Market Research Funding
Congress – The Travel Promotion Act (S. 1661) would create an independent body to manage and coordinate a nationwide travel promotions campaign, establish an Under Secretary of Commerce for Travel Promotion, and seek to encourage international travelers to visit the United States. S. 1661 would also expand funding for travel research in connection with the promotion of international travel to the U.S., including “expanding access to the official Mexican travel surveys data to provide the States with traveler characteristics and visitation estimates for targeted marketing programs” and “revising the Commerce Department's Survey of International Travelers questionnaire and report formats to accommodate a new survey instrument, expanding the respondent base, improving response rates, and improving market coverage.” Since this legislation would is primarily for the purposes of travel promotion, rather than research, CMOR will not get involved. CMOR’s Government Affairs Committee decided in July that CMOR should not be advocating for money for specific sectors of research.
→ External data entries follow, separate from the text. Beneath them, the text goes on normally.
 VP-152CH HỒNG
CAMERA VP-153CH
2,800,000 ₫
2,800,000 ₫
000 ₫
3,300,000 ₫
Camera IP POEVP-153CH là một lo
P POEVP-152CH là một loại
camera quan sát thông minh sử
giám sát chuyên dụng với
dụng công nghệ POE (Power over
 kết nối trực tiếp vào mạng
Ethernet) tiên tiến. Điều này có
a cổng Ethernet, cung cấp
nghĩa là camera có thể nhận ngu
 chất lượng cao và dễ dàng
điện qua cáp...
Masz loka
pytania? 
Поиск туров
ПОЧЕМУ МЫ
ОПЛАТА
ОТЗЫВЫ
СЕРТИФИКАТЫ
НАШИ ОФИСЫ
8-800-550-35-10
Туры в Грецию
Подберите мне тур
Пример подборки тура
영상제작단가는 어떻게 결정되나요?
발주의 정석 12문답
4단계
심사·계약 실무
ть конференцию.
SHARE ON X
Congress – The Telephone Excise Tax Repeal Act (H.R. 1194) would repeal the federal excise tax on local telephone service.
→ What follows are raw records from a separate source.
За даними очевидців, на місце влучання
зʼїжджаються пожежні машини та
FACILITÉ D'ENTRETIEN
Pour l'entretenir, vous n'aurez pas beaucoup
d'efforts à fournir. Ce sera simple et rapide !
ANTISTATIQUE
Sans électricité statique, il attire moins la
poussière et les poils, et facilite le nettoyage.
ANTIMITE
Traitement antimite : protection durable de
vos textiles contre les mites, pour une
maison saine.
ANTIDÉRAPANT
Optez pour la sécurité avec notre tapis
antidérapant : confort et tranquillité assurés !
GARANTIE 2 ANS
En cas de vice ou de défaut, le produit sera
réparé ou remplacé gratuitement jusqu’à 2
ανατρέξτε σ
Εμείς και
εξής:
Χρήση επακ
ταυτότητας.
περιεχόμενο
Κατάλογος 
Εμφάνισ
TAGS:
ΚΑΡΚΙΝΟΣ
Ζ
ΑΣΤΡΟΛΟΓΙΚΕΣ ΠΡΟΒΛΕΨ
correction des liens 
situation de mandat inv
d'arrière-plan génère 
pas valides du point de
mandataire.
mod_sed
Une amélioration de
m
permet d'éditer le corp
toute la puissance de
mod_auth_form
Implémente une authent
MI is considering passing H.B. 4852, which would impose a public safety surcharge of $1.35 to service users on all phone bills to fund law enforcement programs. This charge would apply to all communication services that are capable of connecting or accessing a 911 system by a local telephone device or cellular telephone service. The legislation defines a service user as “a person receiving communication service”. Therefore, it appears that this law applies to consumer and businesses that rely on telephone services in the state of Michigan. Survey researchers will therefore be subject to the monthly charge. This legislation is currently in committee pending an expected contentious debate.